Exercise requirements:
Exactly one number should make up the answer: how many lines of the listing contain the string "slim".
┄┄┄┄┄┄┄┄┄┄┄┄┄┄┄┄┄┄┄┄
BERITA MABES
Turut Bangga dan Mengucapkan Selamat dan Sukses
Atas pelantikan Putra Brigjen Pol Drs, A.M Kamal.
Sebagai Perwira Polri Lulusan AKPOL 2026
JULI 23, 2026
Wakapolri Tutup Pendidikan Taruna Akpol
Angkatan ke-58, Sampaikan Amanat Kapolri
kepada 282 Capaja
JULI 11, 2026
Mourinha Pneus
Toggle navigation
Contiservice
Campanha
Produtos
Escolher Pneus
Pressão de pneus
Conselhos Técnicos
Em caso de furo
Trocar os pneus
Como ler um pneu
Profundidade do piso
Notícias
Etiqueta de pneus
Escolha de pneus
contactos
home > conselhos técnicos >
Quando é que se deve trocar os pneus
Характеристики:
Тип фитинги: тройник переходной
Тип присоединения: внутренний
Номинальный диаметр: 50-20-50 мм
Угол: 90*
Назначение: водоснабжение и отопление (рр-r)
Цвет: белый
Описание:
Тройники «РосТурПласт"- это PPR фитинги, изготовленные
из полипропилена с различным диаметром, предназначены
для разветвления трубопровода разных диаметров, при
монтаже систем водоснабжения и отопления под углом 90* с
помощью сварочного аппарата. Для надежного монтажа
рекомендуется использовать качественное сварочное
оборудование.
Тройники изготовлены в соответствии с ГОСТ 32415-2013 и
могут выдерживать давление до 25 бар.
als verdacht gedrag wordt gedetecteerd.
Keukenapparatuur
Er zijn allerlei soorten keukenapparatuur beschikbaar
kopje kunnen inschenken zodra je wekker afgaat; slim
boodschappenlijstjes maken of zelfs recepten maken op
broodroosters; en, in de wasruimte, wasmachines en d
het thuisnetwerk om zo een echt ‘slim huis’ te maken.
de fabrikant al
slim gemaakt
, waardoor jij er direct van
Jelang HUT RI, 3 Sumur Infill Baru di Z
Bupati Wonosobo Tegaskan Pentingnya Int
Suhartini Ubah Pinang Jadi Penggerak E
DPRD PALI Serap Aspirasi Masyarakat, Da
┄┄┄┄┄┄┄┄┄┄┄┄┄┄┄┄┄┄┄┄
Written solution:
3